In: Psychology
ASSESSMENT METHOD: How is the thought process or the unconscious accessed using alfred alder's theory?
Adler accepted unconscious mental processes as real, although he also used the unconscious as a working hypothesis of the psychotherapist. The conscious and unconscious are considered complementary parts of the same reality. The unconscious gives stability to the personality structure and manifests itself as part of the individual's lifestyle in sleeping, dreaming, and psychosomatic disorders. The social structure of behavior, social values, cognition, and creativity all have large unconscious components. Because the child creates his/her lifestyle at a time when he/she has limited facility with words and concepts, the attitudinal aspects of the individual's personality structure remain unconscious. Social interest, although consciously acquired, comes to function unconsciously as a set. Unconscious processes may be brought to awareness through projective techniques such as early recollections, and their interpretation becomes important in psychotherapy.
Adler departed from other theorists as concerns notions of "the unconscious," and "consciousness," arguing that "the unconscious is nothing other than that which we have been unable to formulate in clear concepts" . He interpreted unknown motivation as material not yet understoodwhere understanding was not necessary to the individual's movement. Included in this material are basic convictions, biases, and guidelines formed in early childhood, useful as a framework for preferences and ready choices, together with the fundamental orientation toward a personal goal of success. Adler's ununderstood is to be contrasted to Freud's hypothesis of the unconscious, thought of as if a repository of reprehensible, and so inexpressible thoughts, impulses, and intentions that the "ego" guards against acknowledging. For Adler, un-understood material is consistent with the individual style of living expressed in thought, feeling, and action.
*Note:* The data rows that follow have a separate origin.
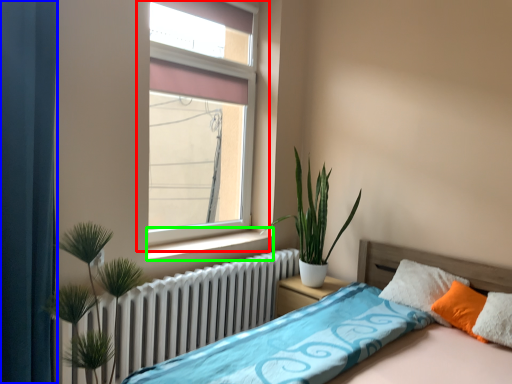 Question: Estimate the real-world distances between objects in this image. Which object is farther from window (highlighted by a red box), curtain (highlighted by a blue box) or window sill (highlighted by a green box)?

Choices:
 (A) curtain
 (B) window sill

Answer: (A) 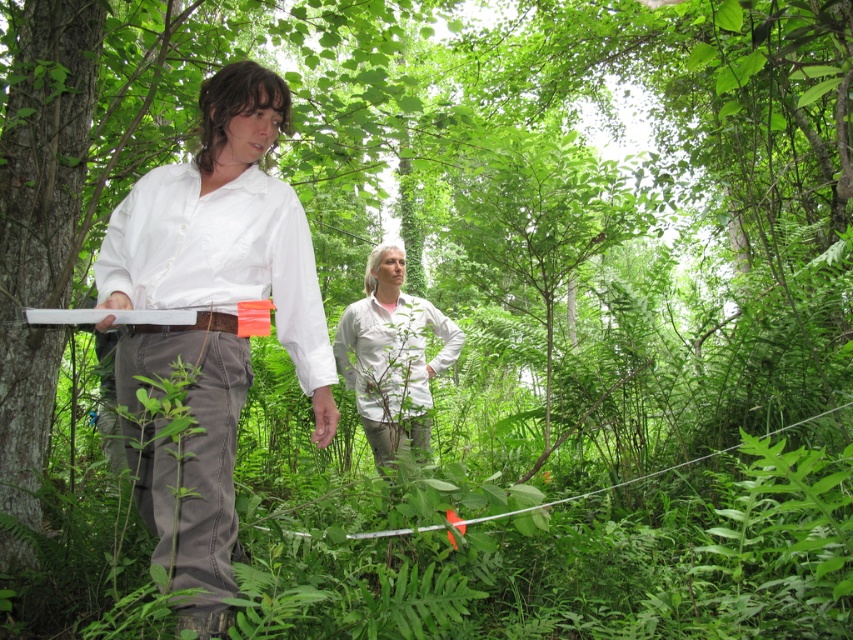 Question: Among these points, which one is farthest from the camera?

Choices:
 (A) (344, 317)
 (B) (122, 227)
 (C) (103, 259)

Answer: (A)

Question: Does white cotton shirt at center have a smaller size compared to white matte shirt at left?

Choices:
 (A) no
 (B) yes

Answer: (A)

Question: Which of the following is the farthest from the observer?

Choices:
 (A) white matte shirt at left
 (B) white matte shirt at center
 (C) white cotton shirt at center

Answer: (B)

Question: Is white matte shirt at left below white matte shirt at center?

Choices:
 (A) yes
 (B) no

Answer: (B)

Question: Among these objects, which one is farthest from the camera?

Choices:
 (A) white matte shirt at center
 (B) white matte shirt at left

Answer: (A)

Question: Can you confirm if white matte shirt at left is positioned to the left of white matte shirt at center?

Choices:
 (A) no
 (B) yes

Answer: (B) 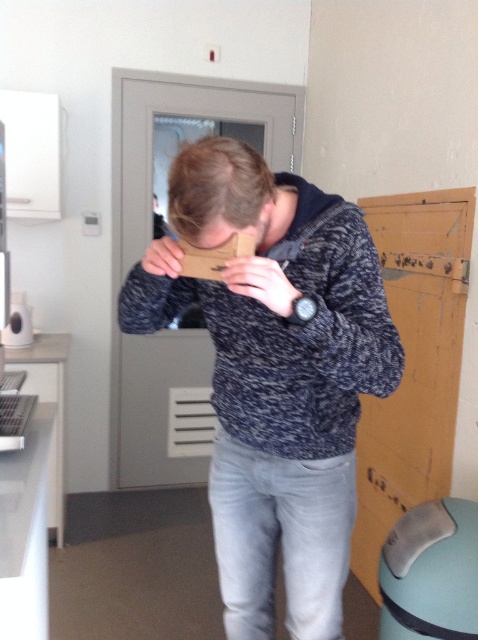 Does brown cardboard at center have a lesser width compared to matte brown paper at center?

No.

Find the location of `brown cardboard at center`. brown cardboard at center is located at coordinates (217, 184).

In the scene shown: Between matte gray sweater at center and matte cardboard at center, which one has less height?

matte cardboard at center is shorter.

Is point (234, 513) closer to camera compared to point (248, 230)?

That is False.

Image resolution: width=478 pixels, height=640 pixels. I want to click on matte gray sweater at center, so click(279, 381).

Is matte gray sweater at center below brown cardboard at center?

Yes, matte gray sweater at center is below brown cardboard at center.

Between matte gray sweater at center and brown cardboard at center, which one has more height?

Standing taller between the two is matte gray sweater at center.

This screenshot has height=640, width=478. Identify the location of matte gray sweater at center. (279, 381).

Identify the location of matte gray sweater at center. (279, 381). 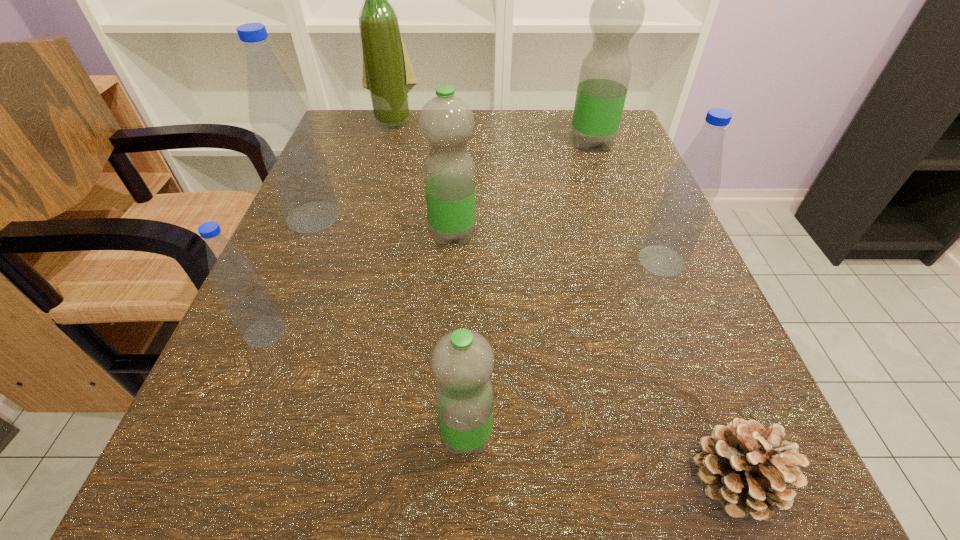 You are a GUI agent. You are given a task and a screenshot of the screen. Output one action in this format:
    pyautogui.click(x=<x>, y=<y>)
    Task: Click on the vacant region located 0.230m on the back of the brown pinecone
    The height and width of the screenshot is (540, 960).
    Given the screenshot: What is the action you would take?
    pyautogui.click(x=659, y=285)

Identify the location of wine bottle located in the far edge section of the desktop. The image size is (960, 540). (388, 74).

You are a GUI agent. You are given a task and a screenshot of the screen. Output one action in this format:
    pyautogui.click(x=<x>, y=<y>)
    Task: Click on the water bottle situated at the far edge
    Image resolution: width=960 pixels, height=540 pixels.
    Given the screenshot: What is the action you would take?
    pyautogui.click(x=617, y=13)

Where is `water bottle that is at the near edge`? The height and width of the screenshot is (540, 960). water bottle that is at the near edge is located at coordinates (462, 361).

Image resolution: width=960 pixels, height=540 pixels. I want to click on pinecone located at the near edge, so click(x=745, y=466).

The width and height of the screenshot is (960, 540). I want to click on wine bottle that is positioned at the left edge, so click(x=388, y=74).

Identify the location of pinecone located at the right edge. (745, 466).

The height and width of the screenshot is (540, 960). I want to click on object that is positioned at the far left corner, so click(x=388, y=74).

This screenshot has height=540, width=960. Find the location of `object present at the far right corner`. object present at the far right corner is located at coordinates (617, 13).

This screenshot has width=960, height=540. In order to click on object at the near right corner in this screenshot , I will do `click(745, 466)`. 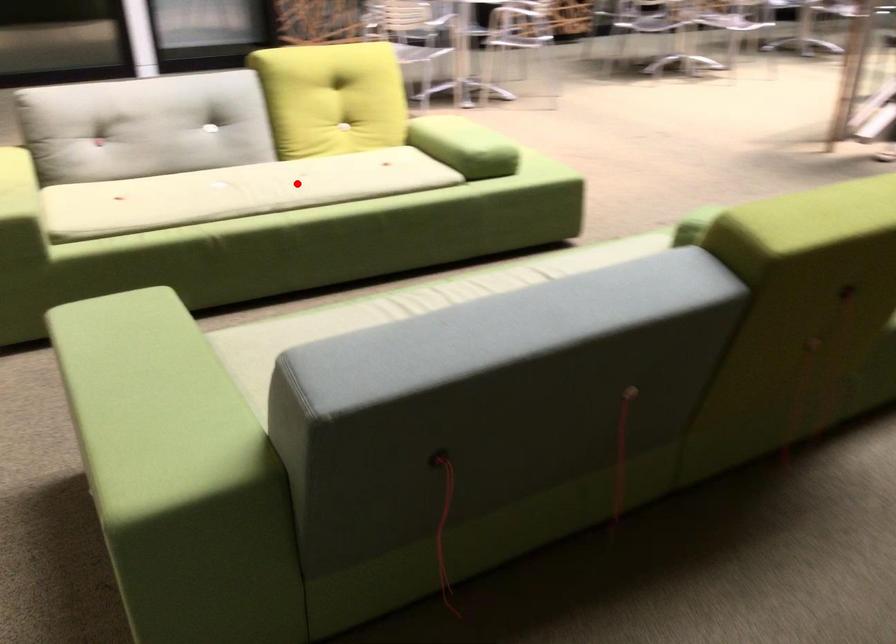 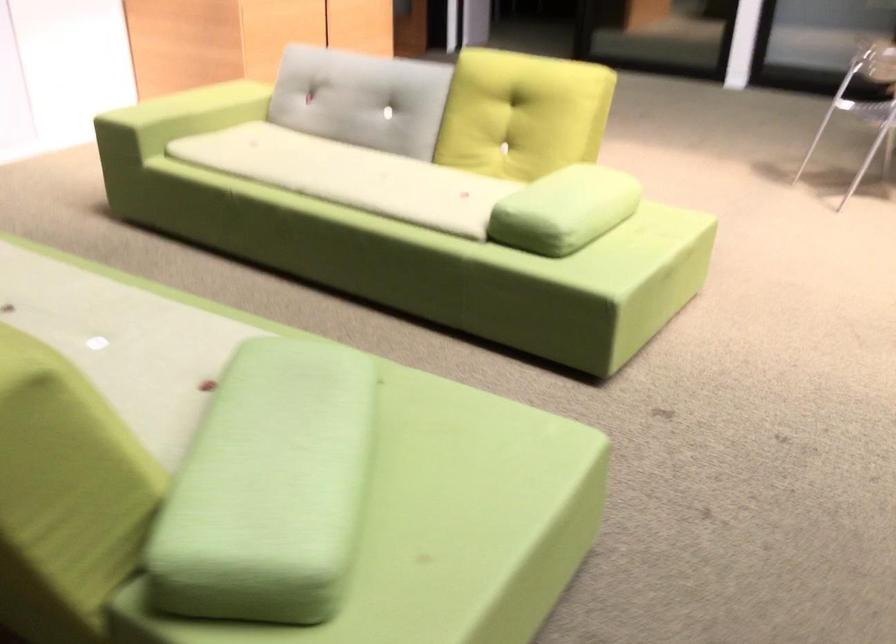 The point at the highlighted location is marked in the first image. Where is the corresponding point in the second image?

(349, 176) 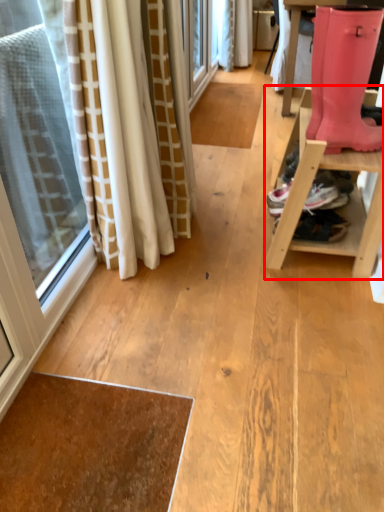 Question: Where is furniture (annotated by the red box) located in relation to footwear in the image?

Choices:
 (A) left
 (B) right

Answer: (B) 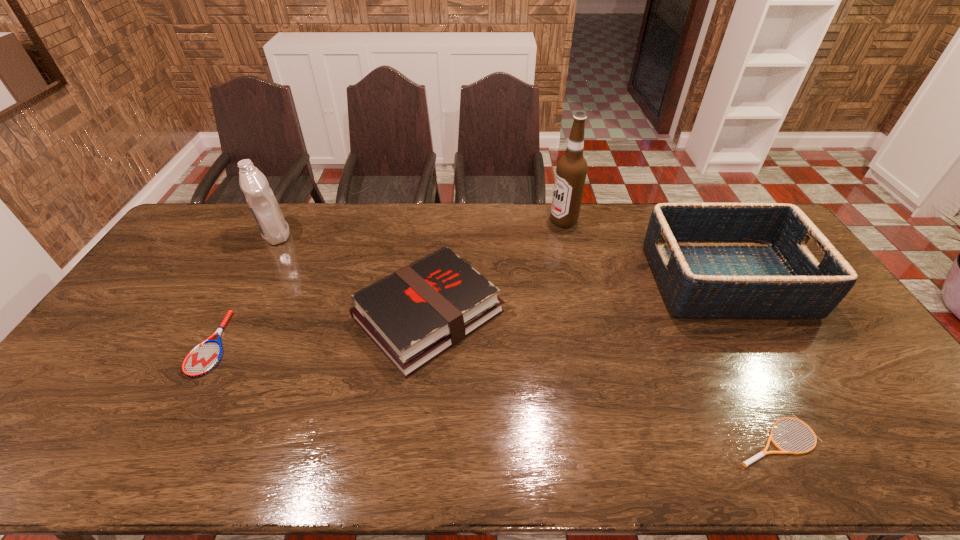 The width and height of the screenshot is (960, 540). In order to click on object present at the near edge in this screenshot , I will do `click(761, 454)`.

At what (x,y) coordinates should I click in order to perform the action: click on object that is positioned at the right edge. Please return your answer as a coordinate pair (x, y). Looking at the image, I should click on (711, 260).

This screenshot has width=960, height=540. Find the location of `free space at the far edge`. free space at the far edge is located at coordinates (297, 219).

The height and width of the screenshot is (540, 960). In the image, there is a desktop. Find the location of `vacant space at the near edge`. vacant space at the near edge is located at coordinates (270, 450).

I want to click on free region at the left edge of the desktop, so click(x=71, y=406).

This screenshot has width=960, height=540. In order to click on vacant space at the right edge in this screenshot , I will do `click(870, 370)`.

At what (x,y) coordinates should I click in order to perform the action: click on vacant space at the far left corner. Please return your answer as a coordinate pair (x, y). The height and width of the screenshot is (540, 960). Looking at the image, I should click on (231, 206).

You are a GUI agent. You are given a task and a screenshot of the screen. Output one action in this format:
    pyautogui.click(x=<x>, y=<y>)
    Task: Click on the free spot between the detergent and the tallest object
    This screenshot has width=960, height=540.
    Given the screenshot: What is the action you would take?
    pyautogui.click(x=420, y=228)

You are a GUI agent. You are given a task and a screenshot of the screen. Output one action in this format:
    pyautogui.click(x=<x>, y=<y>)
    Task: Click on the free point between the hardback book and the left tennis racket
    The height and width of the screenshot is (540, 960).
    Given the screenshot: What is the action you would take?
    pyautogui.click(x=321, y=329)

Find the location of a particular element. unoccupied area between the tallest object and the fourth tallest object is located at coordinates (496, 268). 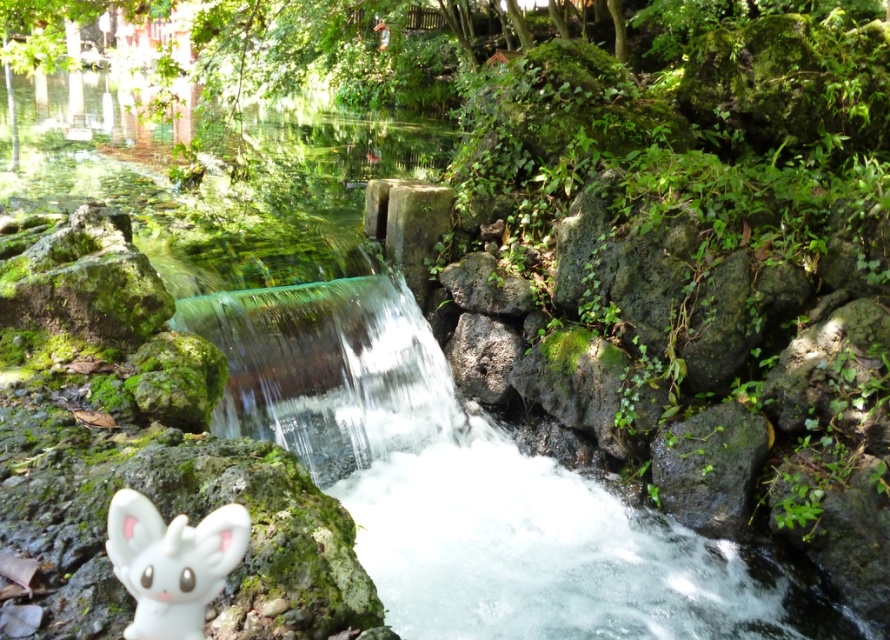 Which is behind, point (166, 628) or point (689, 429)?

The point (689, 429) is more distant.

Is white matte plush at lower left positioned in front of green mossy rock at center-right?

Yes, white matte plush at lower left is closer to the viewer.

The width and height of the screenshot is (890, 640). What do you see at coordinates (172, 563) in the screenshot? I see `white matte plush at lower left` at bounding box center [172, 563].

Locate an element on the screen. white matte plush at lower left is located at coordinates (172, 563). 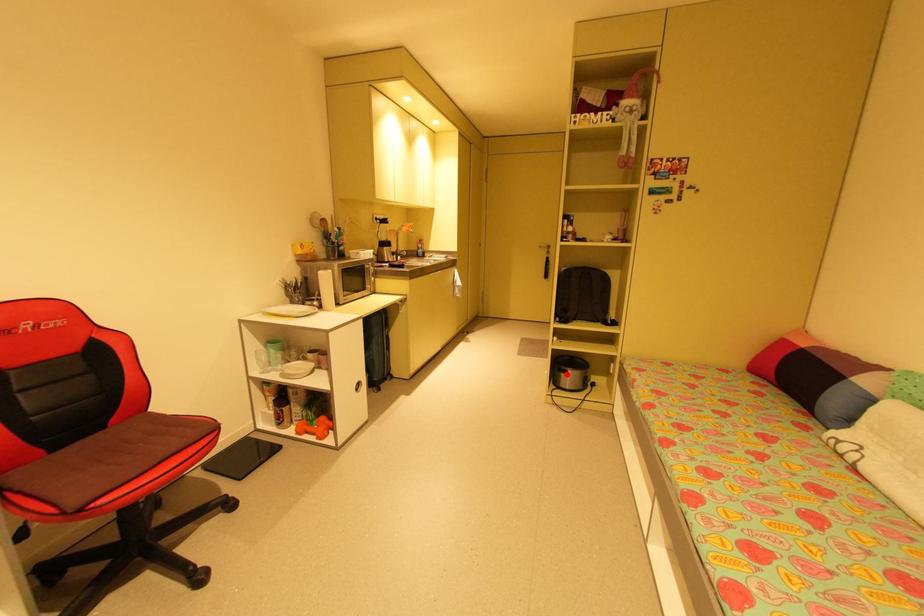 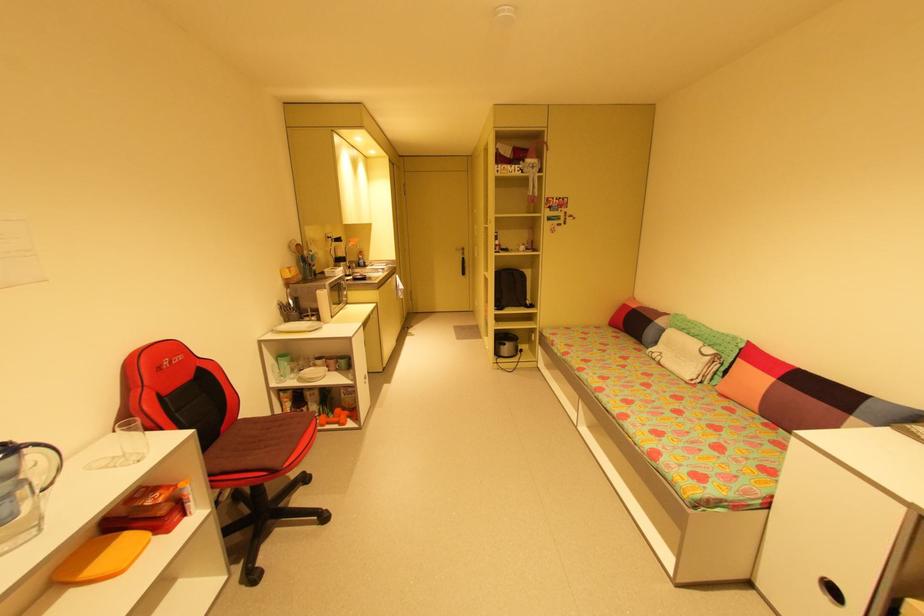 Question: I am providing you with two images of the same scene from different viewpoints. A red point is shown in image1. For the corresponding object point in image2, is it positioned nearer or farther from the camera?

Choices:
 (A) Nearer
 (B) Farther

Answer: (B) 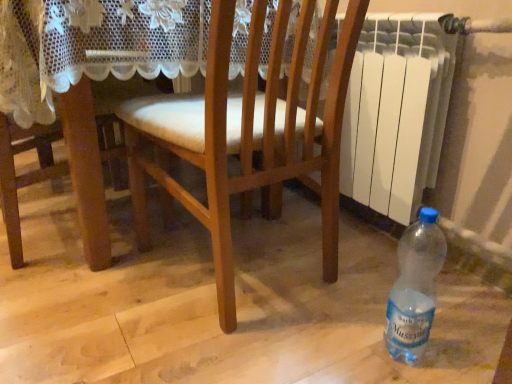 The width and height of the screenshot is (512, 384). I want to click on vacant space in wooden chair at center (from a real-world perspective), so click(246, 282). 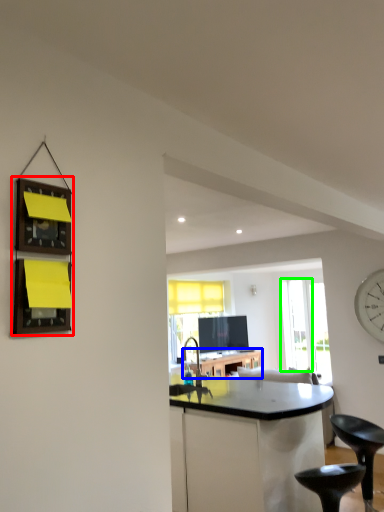 Question: Estimate the real-world distances between objects in this image. Which object is closer to shelf (highlighted by a red box), table (highlighted by a blue box) or glass door (highlighted by a green box)?

Choices:
 (A) table
 (B) glass door

Answer: (A) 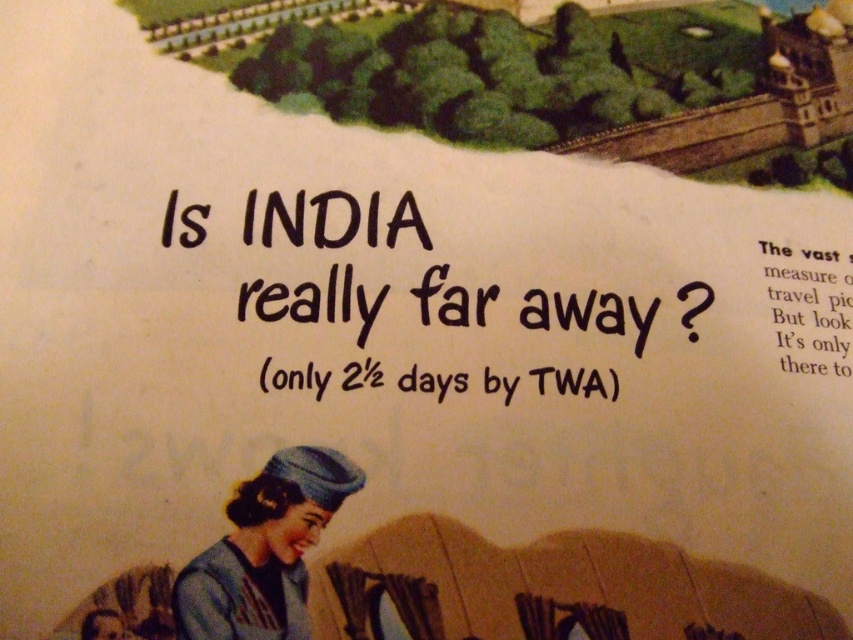 Is matte blue hat at lower left to the left of black paper text at upper right from the viewer's perspective?

Yes, matte blue hat at lower left is to the left of black paper text at upper right.

Who is higher up, matte blue hat at lower left or black paper text at upper right?

black paper text at upper right

You are a GUI agent. You are given a task and a screenshot of the screen. Output one action in this format:
    pyautogui.click(x=<x>, y=<y>)
    Task: Click on the matte blue hat at lower left
    The width and height of the screenshot is (853, 640).
    Given the screenshot: What is the action you would take?
    pyautogui.click(x=264, y=548)

You are a GUI agent. You are given a task and a screenshot of the screen. Output one action in this format:
    pyautogui.click(x=<x>, y=<y>)
    Task: Click on the matte blue hat at lower left
    This screenshot has width=853, height=640.
    Given the screenshot: What is the action you would take?
    pyautogui.click(x=264, y=548)

Can you confirm if black ink text at center is positioned to the right of black paper text at upper right?

No, black ink text at center is not to the right of black paper text at upper right.

Is point (334, 211) closer to camera compared to point (807, 324)?

Yes, it is in front of point (807, 324).

What are the coordinates of `black ink text at center` in the screenshot? It's located at (314, 301).

Does black ink text at center have a smaller size compared to matte blue hat at lower left?

Incorrect, black ink text at center is not smaller in size than matte blue hat at lower left.

Can you confirm if black ink text at center is positioned to the left of matte blue hat at lower left?

Incorrect, black ink text at center is not on the left side of matte blue hat at lower left.

Is point (527, 305) behind point (361, 483)?

Yes.

Locate an element on the screen. black ink text at center is located at coordinates (314, 301).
The unconscious is nothing other than that which we have been unable to formulate in clear concepts. It is not a matter of concepts hiding away in some unconscious or subconscious recesses of our minds, but of parts of our consciousness, the significance of which we have not fully understood
Where consciousness becomes necessary as a means of life, as a safeguard for the unity of the self and for the self-ideal, it will appear in the proper form and degree
The biological significance of consciousness as well as unconsciousness rests in the fact that these states enable action according to a self-consistently oriented life plan [life-style]
It is a general human phenomenon to lay aside thoughts which stand in our way, and take up those which advance our position. That becomes conscious which advances us, and that remains unconscious which might disturb our argumentation.